It has been suggested for over 50 years that there is an immune reaction to cancer, but such speculations were countered by the rejoinder that, if the immune system was any use, it would have stopped the cancer in its tracks at its outset.
However, there were occasional observations of spontaneous regressions of cancer masses – particularly in melanoma and kidney/renal cancer. Furthermore, there was every reason to believe that the multiple mutations of genes that are present in cancers (and the cause of the cancer) and the deranged protein effector molecules downstream from the mutated genes would be recognised by the immune system as new antigens and therefore engender an immune reaction comparable to the rejection of a kidney transplant from another person, whose genetic make-up differs from the recipient.
In recent years, it has become obvious that cancers are antigenic and that the immune system is trying to react and reject the cancer, but the cancer puts up a ‘smokescreen’.

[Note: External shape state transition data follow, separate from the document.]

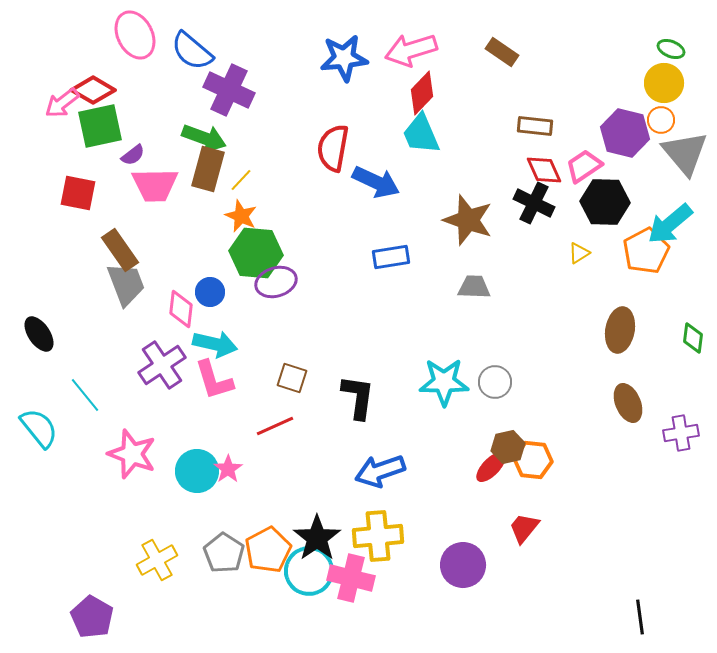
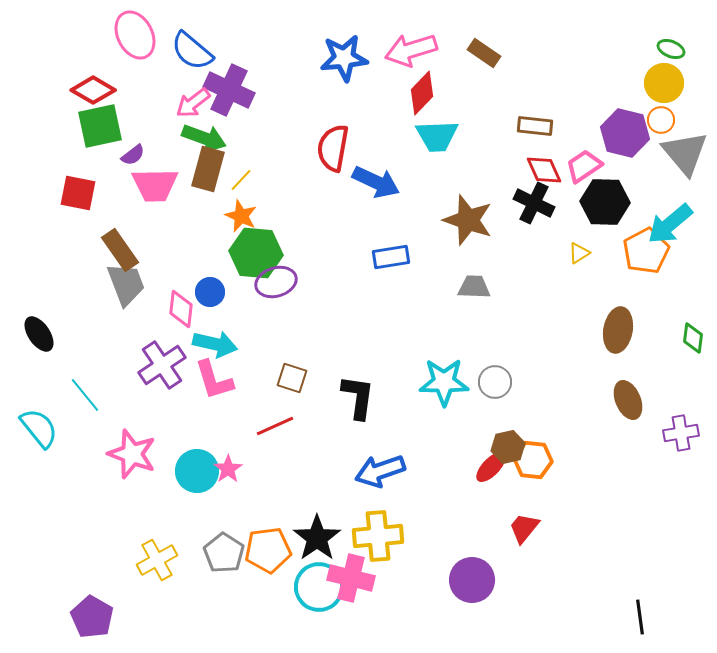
brown rectangle at (502, 52): moved 18 px left, 1 px down
pink arrow at (62, 103): moved 131 px right
cyan trapezoid at (421, 134): moved 16 px right, 2 px down; rotated 69 degrees counterclockwise
brown ellipse at (620, 330): moved 2 px left
brown ellipse at (628, 403): moved 3 px up
orange pentagon at (268, 550): rotated 21 degrees clockwise
purple circle at (463, 565): moved 9 px right, 15 px down
cyan circle at (309, 571): moved 10 px right, 16 px down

Let me explain: in foetal life, when the immune system is being laid-down, the normal tissues of the body are screened and declared normal (not to be rejected) and this is the establishment of ‘self-tolerance’ of normal tissues which thereafter protects them. Occasionally, this self-tolerance goes wrong and auto-immune diseases occur (e.g. Hashimoto’s thyroiditis, systemic lupus erythematosus etc.) but, in general, self-tolerance prevents normal tissues being attacked by the immune system. Now: it appears that the smokescreen projected by many cancers mimics the expression of self-tolerance features, which fools the immune system to believe they are normal tissues such that it ignores rather than attacking the cancer.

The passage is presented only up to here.